Unicorn Diet
Unicorns in remote frozen areas of necessity have a very limited diet. Stags and does feed primarily on the bark of certain trees and shrub plants, on soft rocks, as well as on the snow itself. Many of the blemishes and pits on boulders are the result not of weather erosion but of unicorn predation. Minerals are much more important to the health of unicorns than are vitamins. Fortunately these minerals are easily obtained.
Unicorns of the sea, for example, feed almost exclusively on kelp, which contains few vitamins, is in its natural state indigestible to
humans, but is rich in potassium, phosphorus, iodine, and calcium. Sea stags and does also feed heavily on stone, and many of the hollows we see in tidal pool rocks have been eaten away not by the waves and wind but by unicorn teeth. As you can see, unicorns are very limited in the variety of foods eaten by the availability of edible items in their environment.
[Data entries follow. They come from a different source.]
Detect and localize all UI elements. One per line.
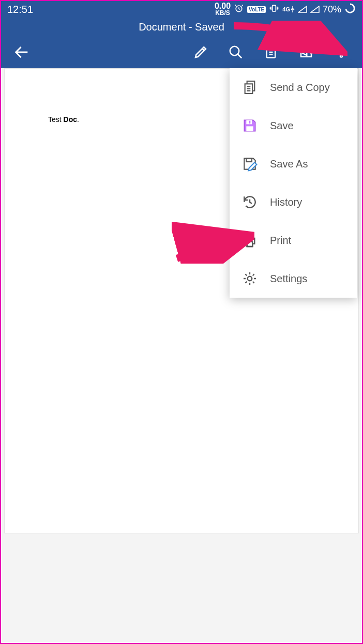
signal-triangle-1-icon	[298, 6, 307, 13]
svg-rect-12	[246, 126, 253, 131]
overflow-menu: Send a Copy Save Save As History Print S…	[230, 68, 357, 298]
menu-item-send-copy[interactable]: Send a Copy	[230, 68, 357, 106]
svg-point-7	[340, 55, 342, 57]
menu-item-settings[interactable]: Settings	[230, 259, 357, 298]
edit-button[interactable]	[185, 37, 216, 68]
svg-point-5	[340, 47, 342, 49]
menu-item-label: Send a Copy	[270, 82, 330, 94]
settings-icon	[241, 270, 259, 287]
back-button[interactable]	[6, 37, 37, 68]
menu-item-print[interactable]: Print	[230, 221, 357, 259]
svg-rect-13	[246, 158, 252, 162]
signal-triangle-2-icon	[310, 6, 320, 13]
battery-ring-icon	[344, 3, 356, 17]
more-options-button[interactable]	[326, 37, 357, 68]
search-button[interactable]	[220, 37, 251, 68]
reading-view-button[interactable]	[255, 37, 286, 68]
battery-percent: 70%	[323, 4, 341, 15]
svg-rect-1	[273, 5, 276, 11]
menu-item-label: Settings	[270, 273, 307, 285]
status-time: 12:51	[7, 4, 33, 16]
svg-rect-14	[246, 234, 253, 238]
svg-rect-11	[249, 121, 251, 124]
save-as-icon	[241, 155, 259, 173]
app-title-bar: Document - Saved	[1, 18, 362, 36]
app-toolbar	[1, 36, 362, 68]
document-body-text[interactable]: Test Doc.	[48, 115, 79, 124]
history-icon	[241, 193, 259, 211]
menu-item-label: Print	[270, 235, 291, 247]
svg-point-16	[248, 277, 252, 281]
menu-item-label: History	[270, 196, 302, 208]
send-copy-icon	[241, 79, 259, 96]
svg-rect-15	[247, 242, 253, 247]
network-indicator: 4G	[282, 6, 295, 12]
alarm-icon	[234, 3, 244, 16]
vibrate-icon	[269, 3, 279, 16]
document-title: Document - Saved	[139, 21, 224, 33]
volte-badge: VoLTE	[247, 6, 266, 13]
print-icon	[241, 232, 259, 249]
menu-item-save[interactable]: Save	[230, 106, 357, 145]
android-status-bar: 12:51 0.00 KB/S VoLTE 4G 70%	[1, 1, 362, 18]
menu-item-save-as[interactable]: Save As	[230, 145, 357, 183]
svg-point-6	[340, 51, 342, 53]
data-rate-indicator: 0.00 KB/S	[215, 3, 231, 16]
menu-item-history[interactable]: History	[230, 183, 357, 221]
menu-item-label: Save As	[270, 158, 308, 170]
svg-point-3	[230, 47, 239, 56]
share-button[interactable]	[291, 37, 322, 68]
svg-point-2	[346, 4, 355, 12]
menu-item-label: Save	[270, 120, 294, 132]
save-icon	[241, 117, 259, 134]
Unicorns of the forest and meadows dine on certain berries, blossoms, buds, bark, farm crops, honey, and sap. Clean washed river stones formed an important part of their diet. Those living in areas where there were caverns were repeatedly seen or heard gnawing on stalactites and stalagmites. Unicorns like most ungulates are quite addicted to certain minerals. Horses are often seen eating earth in which not a blade of grass or a root exists. Hoofed animals obtain some minerals from natural salt licks and by chewing bones. Unicorns, however, have refused and shunned any boned left for them as they are strictly vegetarian.